Arvind Ravindran's team exhibited what Lear describes as “intelligence, self-initiative and collaborative skills consistently throughout the competition” and so won the Coaches Award. Ravindran, a graduate student in mechanical engineering, will receive $250 and a customized Haworth Fern chair.
The Coaches Award is presented by the Innovatrium, whose experts coached the students. Only five Coaches Awards were given, “so it is a very special award for Arvind,” says Jim Fish, an innovation consultant for the Innovatrium and Michigan Tech alumnus.
The fifth Michigan Tech participant was Anurag Kamal, a graduate student in mechanical engineering.
“Innovation and entrepreneurship is sometimes thought (to be) only relevant to startup companies, but these skills are important for all companies of all ages and sizes,” says Jim Baker, executive director of innovation and Industry engagement at Michigan Tech. “We are very grateful to Lear Corporation and all of the organizers who offer our students this great opportunity to demonstrate and to develop the skills and abilities necessary to make a real difference in society and the economy.”

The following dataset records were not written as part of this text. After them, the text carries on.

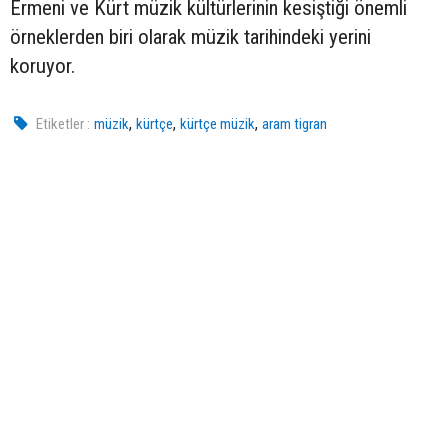
Ermeni ve Kürt müzik kültürlerinin kesiştiği önemli
örneklerden biri olarak müzik tarihindeki yerini
koruyor.
,
,
,
Etiketler :
müzik
kürtçe
kürtçe müzik
aram tigran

Michigan Technological University is a public research university, home to more than 7,000 students from 54 countries. Founded in 1885, the University offers more than 120 undergraduate and graduate degree programs in science and technology, engineering, forestry, business and economics, health professions, humanities, mathematics, and social sciences. Our campus in Michigan’s Upper Peninsula overlooks the Keweenaw Waterway and is just a few miles from Lake Superior.